Think of the marbles as having, in addition to colour, an ID number that makes them distinct.

There are two interpretations of "one black:" A: at least one black, and B: exactly one black. The probabilities are of course different. My preferred interpretation of the wording is A. Edit: With the change of wording to "a black" it is clearly A that is meant, but for your interest I will keep the analysis of B.

A: At least one black: It is easier to find first the probability of no black.

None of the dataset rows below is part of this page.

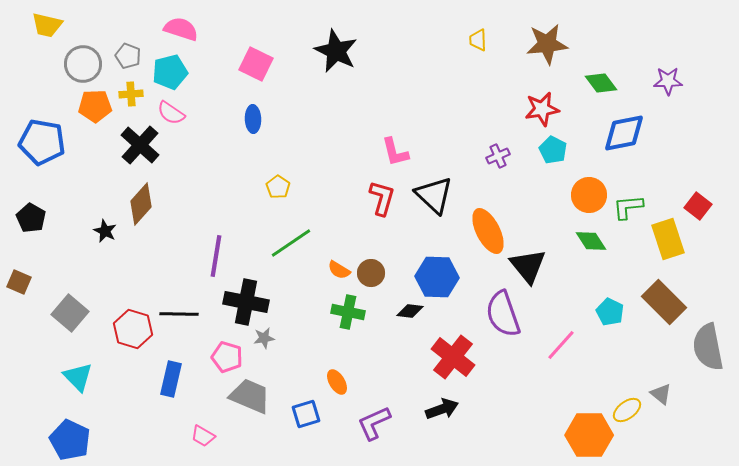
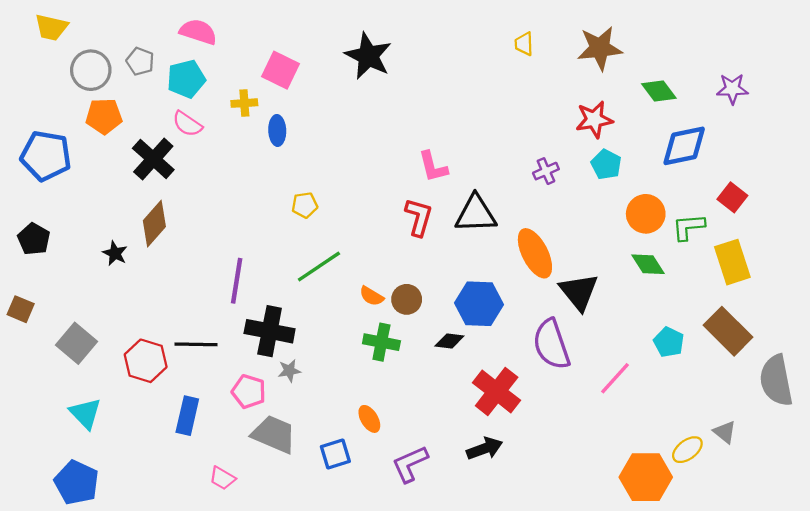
yellow cross: (131, 94) -> (244, 103), moved
yellow pentagon: (278, 187) -> (305, 205), turned 30
black triangle: (434, 195) -> (476, 214), turned -45
red square: (698, 206) -> (732, 197), moved

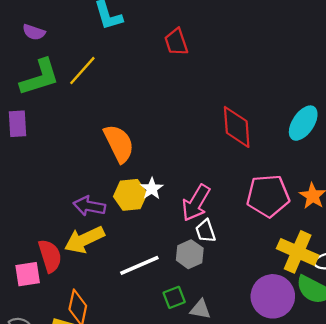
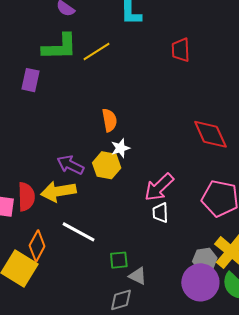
red diamond: (237, 127) -> (210, 134), turned -36
orange semicircle: (119, 143) -> (109, 120), size x0.7
white star: (152, 189) -> (120, 148), moved
gray hexagon: (190, 254) -> (205, 260), moved
white line: (139, 265) -> (79, 232), moved, turned 36

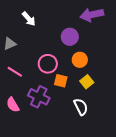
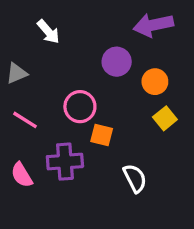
orange circle: (80, 60) -> (155, 82), moved
yellow square: (87, 82) -> (165, 118), moved
purple cross: (39, 97) -> (65, 162), turned -30

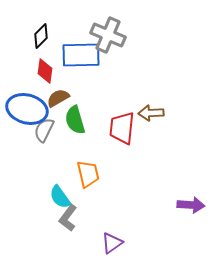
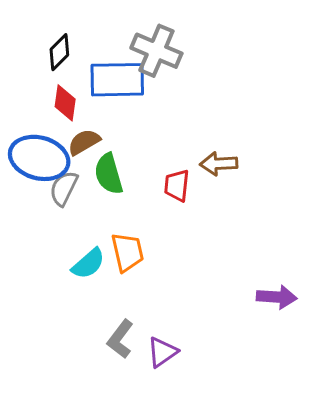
red trapezoid: (122, 128) -> (177, 185), size x0.7
cyan semicircle: (60, 197) -> (88, 264), moved, turned -95
gray L-shape: (68, 218) -> (120, 339), moved

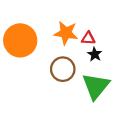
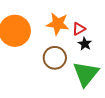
red triangle: (88, 38) -> (79, 29), turned -32

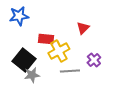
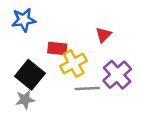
purple cross: (94, 60) -> (117, 75), size x1.6
gray star: (32, 75) -> (25, 100), moved

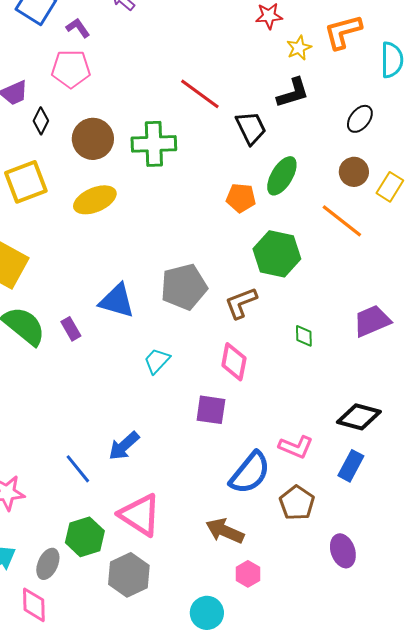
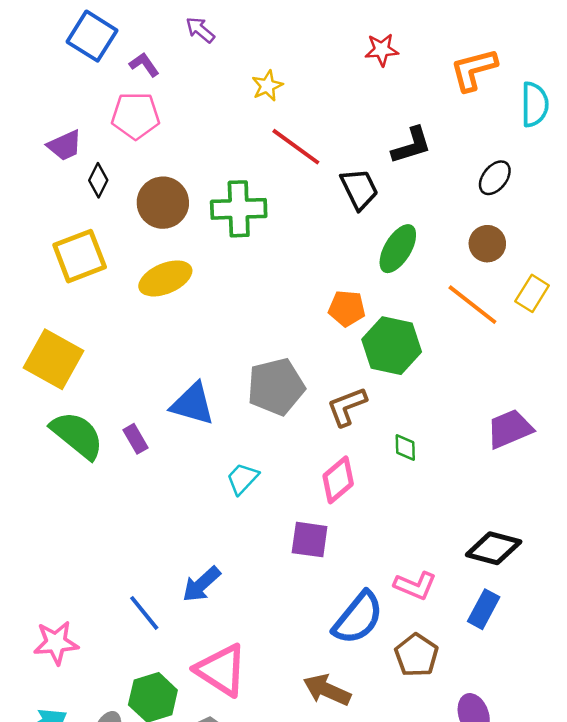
yellow star: (299, 48) -> (267, 86), moved
yellow rectangle: (390, 187) -> (532, 293), moved
orange pentagon: (241, 198) -> (347, 308), moved
green diamond: (304, 336) -> (405, 448), moved
pink diamond: (234, 362) -> (338, 480), turned 39

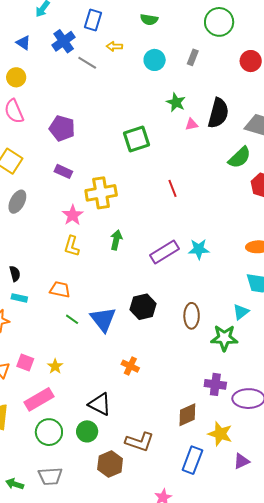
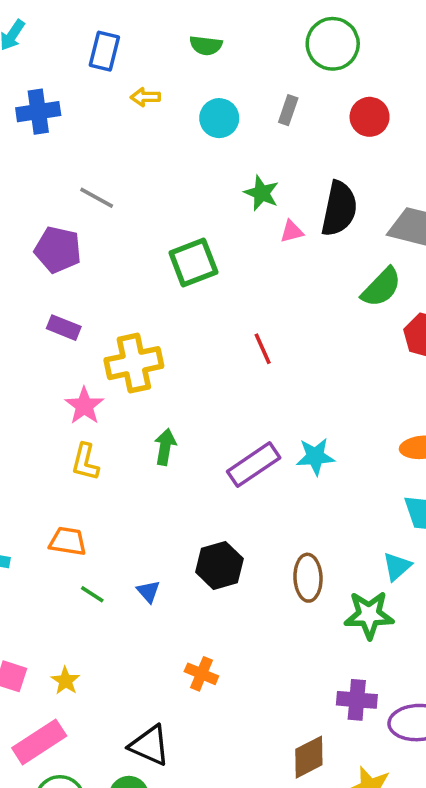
blue cross: (64, 41) -> (38, 112), moved, turned 30
red circle: (251, 61) -> (370, 117), moved
gray line: (87, 63) -> (97, 198), moved
blue triangle: (103, 319) -> (148, 592), size x0.5

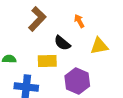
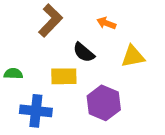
orange arrow: (79, 21) -> (106, 23), turned -40

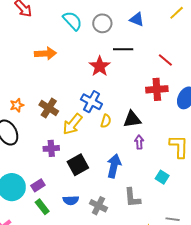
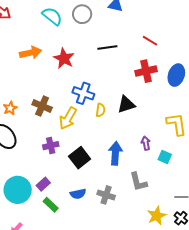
black line: (123, 49) -> (107, 48), moved
red star: (100, 66) -> (64, 58), moved
purple arrow: (139, 142) -> (146, 143), moved

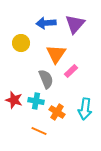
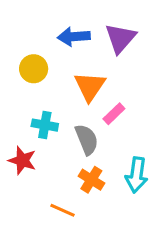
gray semicircle: (46, 79) -> (87, 139), moved
cyan cross: (36, 101) -> (45, 125), moved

There are $\binom{10}{5}$ ways to choose $5$ marbles, all equally likely. Note that there are $\binom{8}{5}$ ways to choose $5$ marbles from the $8$ non-black. So the probability that all the balls are non-black is $$\frac{\binom{8}{5}}{\binom{10}{5}},$$ and therefore the probability of at least one black is $$1-\frac{\binom{8}{5}}{\binom{10}{5}}.$$

B: Exactly one black: There are $\binom{2}{1}$ ways of choosing one black from the two available. For each such way, there are $\binom{8}{4}$ ways to choose the non-blacks to go with it. So the total number of ways to pick exactly one black, and the rest non-black, is $\binom{2}{1}\binom{8}{4}$. Thus our probability is $$\frac{\binom{2}{1}\binom{8}{4}}{\binom{10}{5}}.$$

Remark: We used general techniques. For A, there is a simpler way. The probability that the first marble chosen is non-black is $\frac{8}{10}$. Given the first was non-black, the probability that the second is non-black is $\frac{7}{9}$, since there are $7$ non-blacks left in a total of $9$. So the probability the first two are non-black is $\frac{8}{10}\cdot\frac{7}{9}$. Continue in this way. The probability all five are non-black is $$\frac{8}{10}\cdot\frac{7}{9}\cdot\frac{6}{8}\cdot\frac{5}{7}\cdot\frac{4}{6}.$$ As in the earlier discussion, subtract the above from $1$.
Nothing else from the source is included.